*EXERCISE PROMPT*
Only the lines from the one with "Perfection (74, 421)" through the end of the data are wanted, copied exactly.

*EXERCISE MATERIALS*
= = =

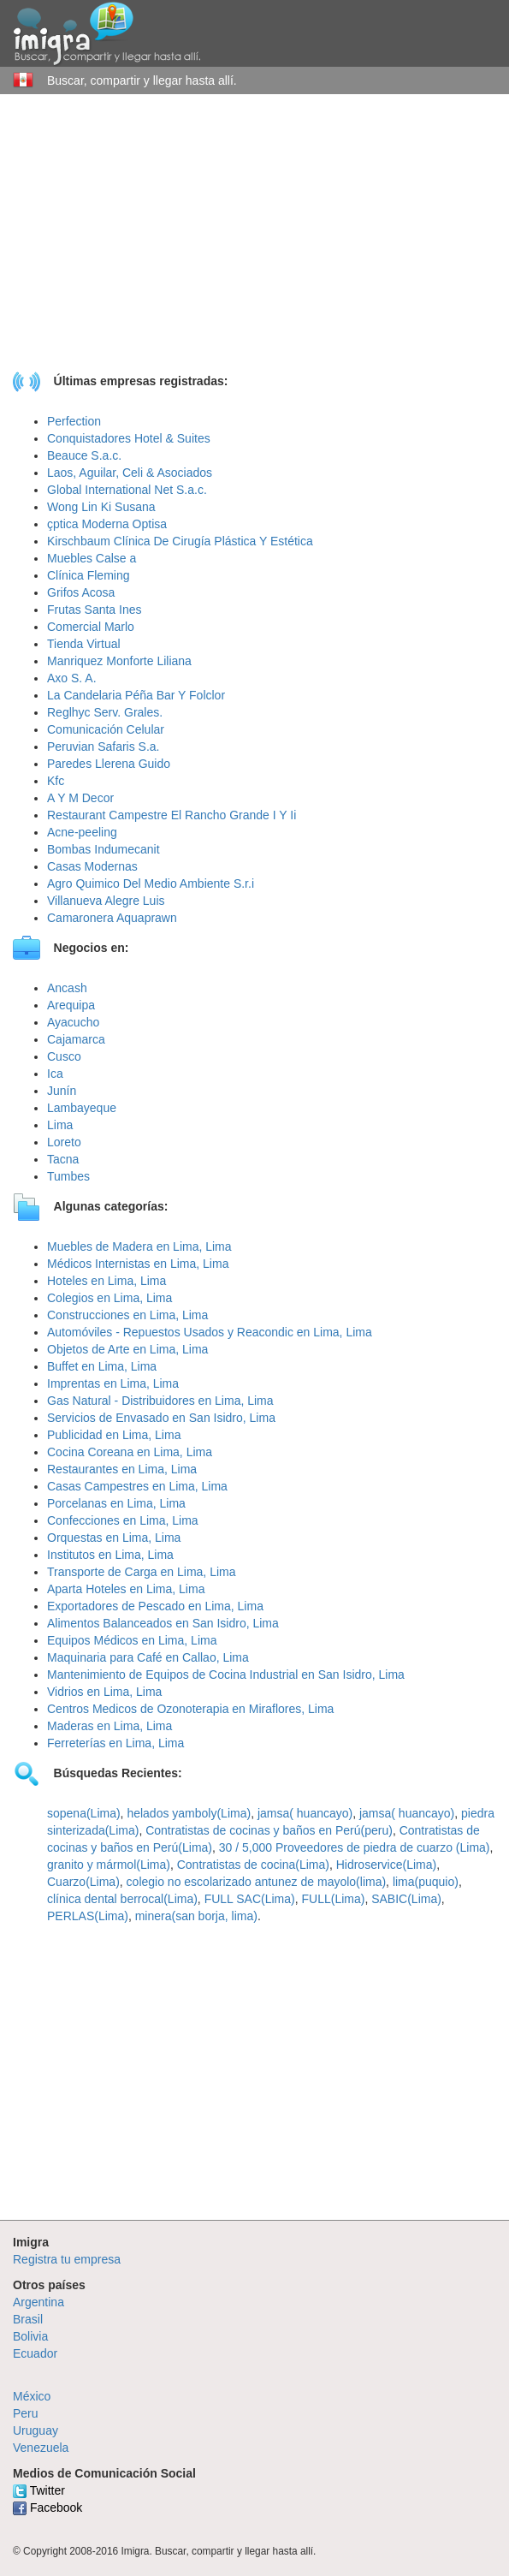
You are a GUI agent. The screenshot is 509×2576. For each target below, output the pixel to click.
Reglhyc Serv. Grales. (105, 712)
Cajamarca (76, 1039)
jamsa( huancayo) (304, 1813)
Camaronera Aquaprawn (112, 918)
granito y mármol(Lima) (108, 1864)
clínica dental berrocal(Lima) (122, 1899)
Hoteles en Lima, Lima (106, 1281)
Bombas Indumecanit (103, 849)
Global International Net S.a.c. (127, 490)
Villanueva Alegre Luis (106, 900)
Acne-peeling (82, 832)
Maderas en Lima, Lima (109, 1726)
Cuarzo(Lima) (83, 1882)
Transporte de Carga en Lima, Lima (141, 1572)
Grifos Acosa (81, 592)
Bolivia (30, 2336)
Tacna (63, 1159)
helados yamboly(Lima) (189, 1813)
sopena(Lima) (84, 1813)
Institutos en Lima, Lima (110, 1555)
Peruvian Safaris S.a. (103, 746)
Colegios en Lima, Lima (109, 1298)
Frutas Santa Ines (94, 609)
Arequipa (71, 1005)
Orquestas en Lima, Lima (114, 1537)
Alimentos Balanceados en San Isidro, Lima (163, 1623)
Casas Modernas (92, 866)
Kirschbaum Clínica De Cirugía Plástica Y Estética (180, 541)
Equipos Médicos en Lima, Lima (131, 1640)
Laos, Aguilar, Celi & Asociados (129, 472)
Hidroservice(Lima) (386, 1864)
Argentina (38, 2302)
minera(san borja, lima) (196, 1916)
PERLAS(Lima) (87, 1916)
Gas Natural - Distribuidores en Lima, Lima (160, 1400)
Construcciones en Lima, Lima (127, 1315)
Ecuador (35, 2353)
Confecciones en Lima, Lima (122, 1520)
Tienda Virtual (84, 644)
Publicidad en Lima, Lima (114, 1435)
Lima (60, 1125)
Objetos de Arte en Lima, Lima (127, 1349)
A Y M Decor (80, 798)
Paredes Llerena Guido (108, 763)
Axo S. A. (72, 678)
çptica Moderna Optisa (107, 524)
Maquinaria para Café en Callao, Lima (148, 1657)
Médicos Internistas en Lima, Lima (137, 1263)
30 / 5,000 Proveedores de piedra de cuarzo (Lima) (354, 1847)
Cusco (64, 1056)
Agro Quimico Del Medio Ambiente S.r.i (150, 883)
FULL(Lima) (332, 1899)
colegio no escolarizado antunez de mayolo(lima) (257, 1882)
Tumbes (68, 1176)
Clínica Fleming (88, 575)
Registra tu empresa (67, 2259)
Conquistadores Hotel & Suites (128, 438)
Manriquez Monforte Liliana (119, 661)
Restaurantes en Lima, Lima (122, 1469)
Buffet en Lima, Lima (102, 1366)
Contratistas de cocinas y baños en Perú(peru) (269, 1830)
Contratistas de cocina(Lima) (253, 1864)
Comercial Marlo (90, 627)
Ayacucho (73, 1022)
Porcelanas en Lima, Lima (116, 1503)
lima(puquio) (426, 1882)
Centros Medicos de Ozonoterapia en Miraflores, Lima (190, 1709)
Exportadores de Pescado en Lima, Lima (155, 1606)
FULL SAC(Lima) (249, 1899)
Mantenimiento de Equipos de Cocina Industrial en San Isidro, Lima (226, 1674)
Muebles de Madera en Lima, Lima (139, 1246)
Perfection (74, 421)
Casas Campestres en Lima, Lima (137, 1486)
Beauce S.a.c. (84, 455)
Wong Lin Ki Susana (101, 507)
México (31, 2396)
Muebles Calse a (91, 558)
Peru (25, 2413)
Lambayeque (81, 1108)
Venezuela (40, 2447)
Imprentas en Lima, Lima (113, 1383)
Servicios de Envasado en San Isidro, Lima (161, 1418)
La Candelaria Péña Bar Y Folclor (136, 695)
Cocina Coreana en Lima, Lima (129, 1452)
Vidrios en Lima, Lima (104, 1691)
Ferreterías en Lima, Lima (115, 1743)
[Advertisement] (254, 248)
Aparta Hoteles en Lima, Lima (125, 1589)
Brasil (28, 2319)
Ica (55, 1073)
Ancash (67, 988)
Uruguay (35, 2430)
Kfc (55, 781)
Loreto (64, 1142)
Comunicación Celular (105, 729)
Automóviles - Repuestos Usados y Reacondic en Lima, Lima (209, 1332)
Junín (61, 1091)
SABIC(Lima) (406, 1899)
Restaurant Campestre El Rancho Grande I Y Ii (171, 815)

= = =

*RESPONSE*
Perfection (74, 421)
Casas Campestres en Lima, Lima (137, 1486)
Beauce S.a.c. (84, 455)
Wong Lin Ki Susana (101, 507)
México (31, 2396)
Muebles Calse a (91, 558)
Peru (25, 2413)
Lambayeque (81, 1108)
Venezuela (40, 2447)
Imprentas en Lima, Lima (113, 1383)
Servicios de Envasado en San Isidro, Lima (161, 1418)
La Candelaria Péña Bar Y Folclor (136, 695)
Cocina Coreana en Lima, Lima (129, 1452)
Vidrios en Lima, Lima (104, 1691)
Ferreterías en Lima, Lima (115, 1743)
[Advertisement] (254, 248)
Aparta Hoteles en Lima, Lima (125, 1589)
Brasil (28, 2319)
Ica (55, 1073)
Ancash (67, 988)
Uruguay (35, 2430)
Kfc (55, 781)
Loreto (64, 1142)
Comunicación Celular (105, 729)
Automóviles - Repuestos Usados y Reacondic en Lima, Lima (209, 1332)
Junín (61, 1091)
SABIC(Lima) (406, 1899)
Restaurant Campestre El Rancho Grande I Y Ii (171, 815)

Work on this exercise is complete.